[ProAudio] Microphones question

Bill Whitlock engineer_bill at verizon.net
Fri Jun 11 18:47:55 PDT 2021

How would you propose testing and specifying equivalent input noise for mic preamps?
Using the 150 Ω dummy source at least levels the playing field, even though it's not accurately predictive for all mics.  Specifying e and i noise separately (and their own spectrum, if you're going to be rigorous) will further confuse buyers - most of whom can barely understand why a shorted input is unrealistic.
As I recall from my tests of the SM57, its impedance varied from under 150 Ω at very low frequencies to over 300 Ω at resonance - and continued to rise at higher frequencies.  I'll try to find the data - I did the tests as research before writing Jensen AN-005 about mic splitters.
If you want to change this, I'd encourage you to join an AES standards committee and make your case.  Membership in working groups is open to all.  Working group SC-05-05 is currently trying to change the ways equipment manufacturers describe inputs and outputs - in the interests of avoiding interoperability issues and unexpected results.
Bill WhitlockAES Life FellowVentura, CA

-----Original Message-----
From: Dan Lavry via ProAudio <proaudio at bach.pgm.com>
To: crispin at crookwood.com; proaudio at bach.pgm.com
Sent: Fri, Jun 11, 2021 6:24 pm
Subject: Re: [ProAudio] Microphones question

Yes of course the input noise has to be taken into account AFTER 
amplification. So say a micpre has 120dBu noise (referenced to the 
input), with say 60dB gain the noise is at 60dBu. That is easy to 
measure and hear...

My point of interest was not about measuring microphones. But we have 
dynamic, ribbon and condenser with phantom, and a wide range of 
implementations in each category. So the use of one value resistor seems 
to be arbitrary. I mentioned earlier that the input noise is made of 
both noise voltage and noise current components. The noise current 
(today's technology) will have low impact for 150 Ohms resistor. So why 
is the resistor there? The answer is to give us a better idea of how the 
micpre works with a mic instead of a short. And so we lump all mics into 
a simple model. A 150 Ohm resistor.

I think we should remove that 150 Ohm resistor. The resistor noise is 
-130.9dBu (room T). If future technology will enable a shorted input 
micpre to reach 130dBu noise (referenced to input with acceptable gain), 
the outcome with 150 Ohm is -127.4dBu. Further down the line,135dBu 
noise (referenced to input) only improves the outcome to -129.5dBu.

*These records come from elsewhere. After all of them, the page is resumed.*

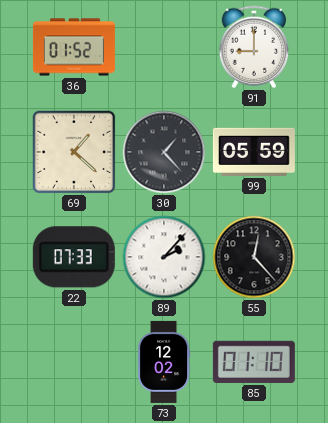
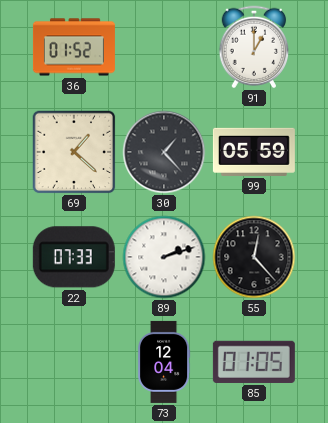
91: 9:00 -> 1:00
89: 2:07 -> 2:12
73: 12:02 -> 12:04
85: 01:10 -> 01:05
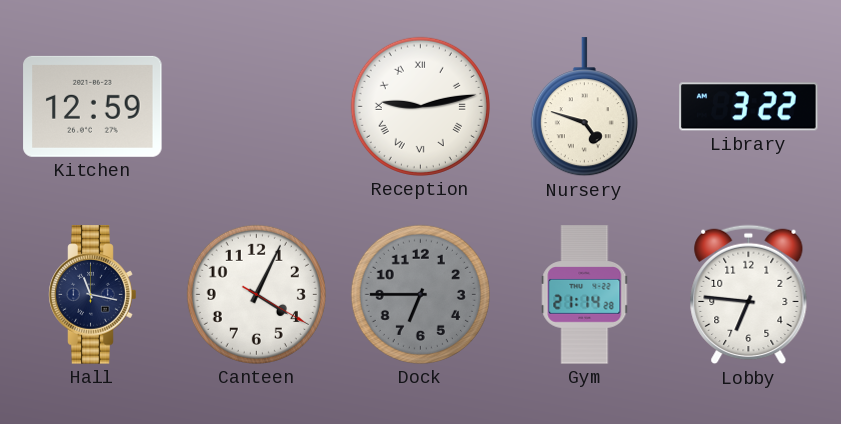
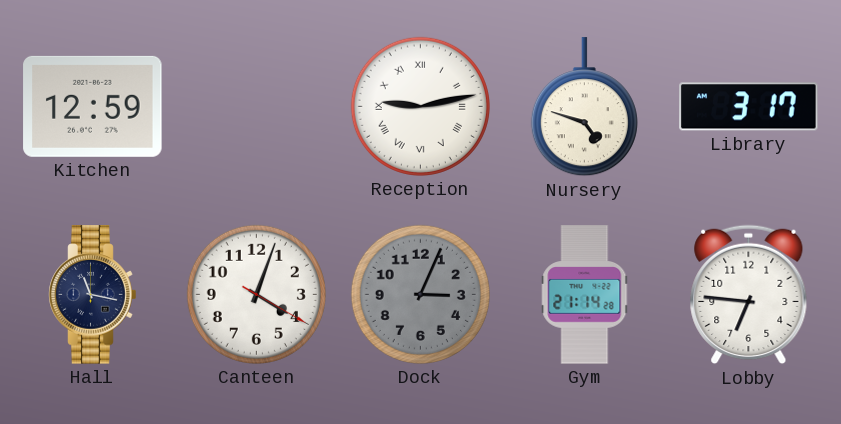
Library: 3:22 -> 3:17
Canteen: 4:04 -> 4:03
Dock: 6:45 -> 3:04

I just wonder if there is some information about the real impedance of 
real mics including different types relative to that 150 Ohm. It would 
be good to have some better detail...


Dan Lavry

On 6/11/2021 1:32 PM, Crispin HT wrote:
> I'm not a mic expert, but in designing preamps over the years, we’ve found that the EIN of most mics sits around the -118 to -122dB mark.
> The relevance of this, is that you need to amplify a mic, and it's noise to use it.  Often quiet mics have low outputs, so need to be amplified more, and the real test of a mic pre's EIN is not at 60dB gain, getting an EIN of better than -124dB at gains around the 20-40dB.
> Hope this helps.
> Kind Regards
> Crispin Herrod-Taylor
> Managing Director, Crookwood
> www.crookwood.com
> Tel: +44 (0)1672 811 649
> Mobile:+44(0)7910 637 634
> Sign up for our great newsletter here! and keep up to date with the audio world
> -----Original Message-----
> From: ProAudio <proaudio-bounces at bach.pgm.com> On Behalf Of Dan Lavry via ProAudio
> Sent: 11 June 2021 20:44
> To: proaudio at bach.pgm.com
> Subject: Re: [ProAudio] Microphones question
> My question is about mic output impedance, in relation to noise:
> Both the mic and the micpre contribute to noise. The micpre generates some noise voltage which can be measured by replacing the mic with a short (0 Ohm). But there is also mipre generated noise current, which is no problem for 0 Ohm, but real mics have some impedance...
> At some point, it was decided to model a mic noise with replacing the mic with 150 Ohm resistor.  I am not proposing to change it, just trying to understand why 150 Ohm.
> The value 150 Ohm makes 1.568nV/sqrtHz (at room temp), so for 20H-20KHz noise voltage of .225uV. Given that we are interested in noise power, we can use the dBu scale to realize that the resistor itself sets a limit on the noise floor at -130.9dBu. But say the impedance is 1K, then we have -122.8dBu.
> I assume that the resistor modeling is a simplification. I would be interested in comments from the mic experts here.